Hacker News new | ask | show | jobs
by Immortal333 2193 days ago
"We show that this architecture gives rise to universal learning capabilities in the limit, with effective model capacity increasing as a function of network size in a manner comparable with deep ReLU networks."

What exactly this statement means?

4 comments

> "We show that this architecture"

They are demonstrating a new technique, Gated Linear Networks.

> gives rise to universal learning capabilities in the limit

they claim to show that with an unbounded amount of time and memory (network size / # params) this architecture can be used to learn/approximate any function

> with effective model capacity increasing as a function of network size

Model capacity here refers to the ability to memorize a mapping between inputs and outputs. They show that a network with more layers/weights will "memorize" more.

> in a manner comparable with deep ReLU networks

"Deep ReLU networks" are referring to commonly used modern deep neural network architectures. ReLU is a popular activation function: https://en.wikipedia.org/wiki/Rectifier_(neural_networks)

They mean that if you add parameters, the learning capability of their approach grows by a similar amount as if you would add the same number of parameters to a conv+ReLu network (the standard approach).

That "universal" is a weird claim in my opinion, but they mean that with enough parameters, this architecture can learn everything.

I was able to get the second part of the statement. but I haven't seen the use of "in limit" in a statement like this.

Yes, the universal approximation is a strong claim. NN has been proven to have universal approximation theoretically.

The result here is stronger, in the sense that typical NN universality results are statements with respect to just capacity (and not how you optimise them). Here, the result holds with respect to both capacity + a choice of suitable no regret online convex optimisation algorithm (e.g. online gradient descent). Of course, this is just one desirable property of a general purpose learning algorithm.
Do you know of any other kinds of universal function approximators that also have a good regret bound like this, or is yours the first one?

global convergence to any arbitrarily weird function at rate O(sqrt(T)) seems amazing, almost too good to be true, and I’m wondering what the catch is. Maybe it’s just a moderately nice property but not extraordinary? Maybe there are some horrible constants hiding in there?

1) It's definitely not the first. Other methods have universal guarantees of some form or other with well quantified rates of convergence, e.g. k-NN would be the best known example.

2) There are some restrictions on the class of density functions it can model, so arbitrarily weird is a bit strong, but the model class is very general.

3) The weights needed to model any function in this class although finite, can be arbitrarily large. The regret of a single neuron has a dependence on the diameter of the convex set your weights reside in, so there is a nasty constant of sorts in there, and this will also carry over when you analyse the regret of a complete network. With such a general statement, it's unavoidable sadly.

4) The universality result on its own is just a nice property. See it as the first stepping stone to a more meaningful analysis.

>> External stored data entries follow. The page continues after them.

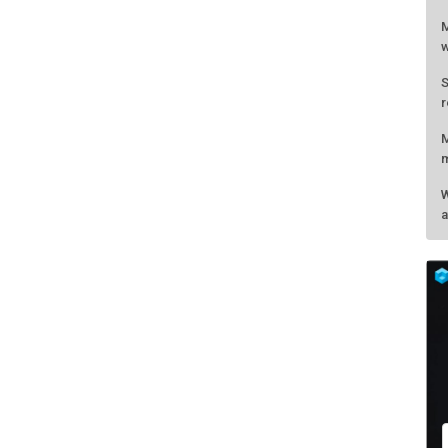
M
w
S
r
M
m
W
a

What you really want is for the model class to grow as you add more neurons, using weights within a realistic range, and that the method performs well in practice on some problems people care about -- we provide empirical evidence that the capacity grows on par with deep relu networks with our capacity experiments, and show a bunch of results where the method works, but we don't have a theoretical characterisation of the class of density functions it can model well (i.e. if the function has some nice structural property, then a network of reasonable size is guaranteed to learn a good approximation quickly). Such a result would be extraordinary in my eyes. Because the network is composed of simple and well understood building blocks, I am optimistic that such an analysis will be possible in the future.

thank you very much for the detailed response!

much to chew on here, it really does seem like a very interesting class of models. from the papers it sounds like in practice clipping weights to a small set works okay, so the constant factors shouldn't be too bad.

i may have to sit down and try to implement these...

Universal approximation doesn't seem that strong a claim at all, you could use simple polynomials to achieve just that (to some extent RELUs are polynomials as well, provided you use 0/1 or integer weights, but that's probably besides the point).

It would be much weirder for a function with lots of parameters to not have universal approximation in some sense, as it would imply that you lose some degrees of freedom somewhere.

"In limit" is just shorthand for "as N tends to infinity" (not necessarily N, but you get the idea).
"in limit" here means as you approach the edge case of having an unlimited number of parameters.
Presumably (haven't read the paper yet) that their network provably becomes a universal function approximator in the limit of infinite size.

Reading... actually the proof seems to be in

https://arxiv.org/abs/1712.01897

As the network size increases, it can learn more complex functions. When the network gets bigger and bigger, it gets closer to being able to learn any arbitrary function.